Vermont Switchel's Concentrate | Photo Credit: Chris Blackburn

What is Switchel?

Switchel is a tart combination of water and apple cider vinegar, lightly sweetened with either molasses, honey or maple syrup; it’s often flavored with ginger and lemon. It has a crisp, clean flavor with a smooth finish. It’s similar to shrub, a fruited vinegar drink popular in England as far back as the 15th century. Switchel is also akin to kombucha, though it’s not fermented or effervescent and doesn’t have the tannic finish you’ll get from tea-based kombucha. All three make for tasty, well-balanced drinks on their own or can be made lighter and more refreshing with an added splash of seltzer. Switchel especially can offer the cocktail enthusiast new and interesting flavors to mix with spirits, plus, as a concentrate, it’s conveniently shelf stable.

The Origins of Switchel

According to the Farmer’s Almanac, switchel was a popular drink in early America throughout the 17th and into the 19th centuries. A favorite thirst quencher for farmers hurling hay in the hot summer heat, switchel was often referred to as “haymaker’s punch.” Many colonists made switchel using ingredients from the Carribean islands, including molasses as the sweetener. However, switchel making has a strong tradition among Vermont dairy farmers who would often make it with maple syrup instead. Often prepared in the morning by filling canning jars or jugs with spring water, maple syrup and apple cider vinegar, farmers would then nestle their drink in nearby streams to keep it cool as they worked the fields. Some Amish communities make old-fashioned switchel to this day—so much so that outsiders have referred to it as the “Amish Gatorade.”

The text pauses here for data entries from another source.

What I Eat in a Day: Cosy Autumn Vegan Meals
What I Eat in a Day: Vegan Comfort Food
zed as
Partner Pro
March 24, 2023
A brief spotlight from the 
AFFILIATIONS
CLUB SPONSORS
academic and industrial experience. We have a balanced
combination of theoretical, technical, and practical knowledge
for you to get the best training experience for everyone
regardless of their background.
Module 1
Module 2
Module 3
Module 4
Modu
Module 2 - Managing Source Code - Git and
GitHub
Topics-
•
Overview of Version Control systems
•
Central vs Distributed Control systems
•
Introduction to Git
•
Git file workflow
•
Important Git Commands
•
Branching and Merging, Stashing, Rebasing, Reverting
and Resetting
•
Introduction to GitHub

Mixe en Place | Photo Credit: Chris Blackburn

Time to Get Mixing

Once my switchel concentrate arrived in the mail, I got to work. By the time August rolls around, I’m just about ready for fall. I wanted to create a refreshing, spicy drink, leaning heavily into switchel's Vermont roots and playing off the maple sweetener. Rum was my spirit of choice, its sweetness counterbalancing the vinegar’s sourness. I was fortunate to find Mad River Distillers’ Maple Cask Rum at my local spirits shop, and to amplify switchel’s ginger flavor I decided to create a riff on the classic Dark ‘N’ Stormy. Once I loaded my cocktail shaker with microplaned fresh ginger, a squeeze of lime juice and a handful or two of ice, I was ready to shake.

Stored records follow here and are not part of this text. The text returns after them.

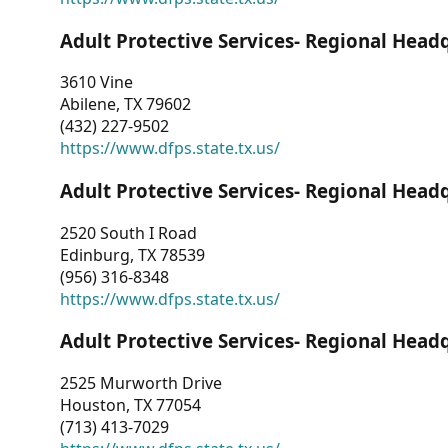
Adult Protective Services- Regional Head
3610 Vine
Abilene, TX 79602
(432) 227-9502
https://www.dfps.state.tx.us/
Adult Protective Services- Regional Head
2520 South I Road
Edinburg, TX 78539
(956) 316-8348
https://www.dfps.state.tx.us/
Adult Protective Services- Regional Head
2525 Murworth Drive
Houston, TX 77054
(713) 413-7029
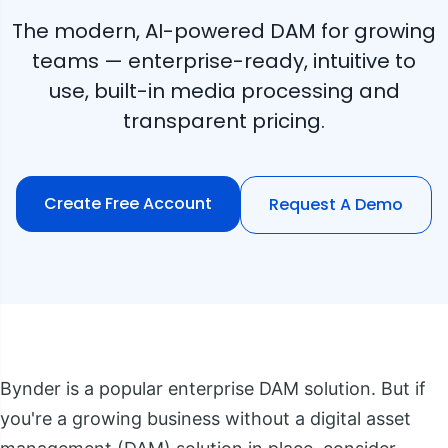
The modern, AI-powered DAM for growing
teams — enterprise-ready, intuitive to
use, built-in media processing and
transparent pricing.
Create Free Account
Request A Demo
Bynder is a popular enterprise DAM solution. But if
you're a growing business without a digital asset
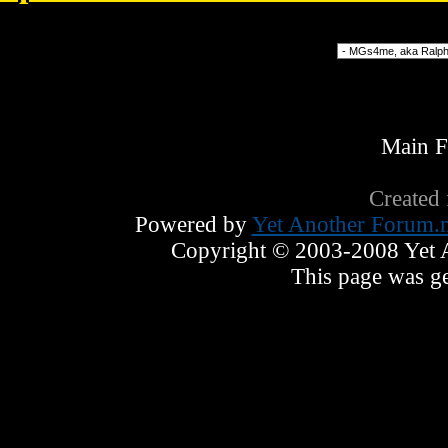
Forum Jump
Main 
Created
Powered by
Yet Another Forum.n
Copyright © 2003-2008 Yet An
This page was ge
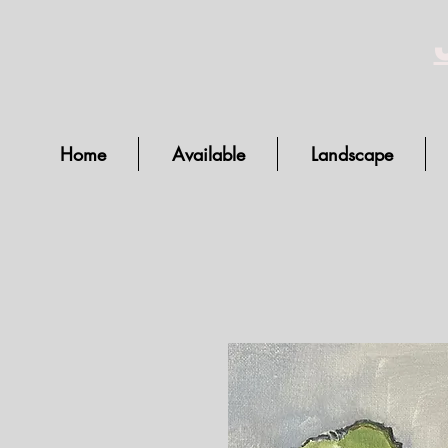
Home
Available
Landscape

Shake It Real Good | Photo credit: Sarah Blackburn

The Cocktail

After pouring the cocktail into a rocks glass, I topped it with a splash of seltzer and garnished with a wheel of lime. A quick stir and I was ready to sample this new drink. Visually, the ginger suspended in the cocktail provided a wonderful haze and depth of flavor, without the sour bite I expected. The grated ginger provided a luxurious mouthfeel and warming sensation. I have happily found my new fall drink.

The Switchel Haze

1 ounce Mad River Distillers Maple Cask Rum
1 ounce Vermont Switchel Concentrate
1 ounce microplaned fresh ginger root
Freshly squeezed juice of 1 lime
2 ounces seltzer water
Lime, for garnish

Add all the ingredients to a cocktail shaker except the seltzer and enough ice to cover. Shake vigorously for at least 20 seconds. Strain gently into a rocks glass over ice, pouring out as much of the grated ginger into the drink as you can. Add seltzer and stir gently to combine. Garnish with a slice of lime.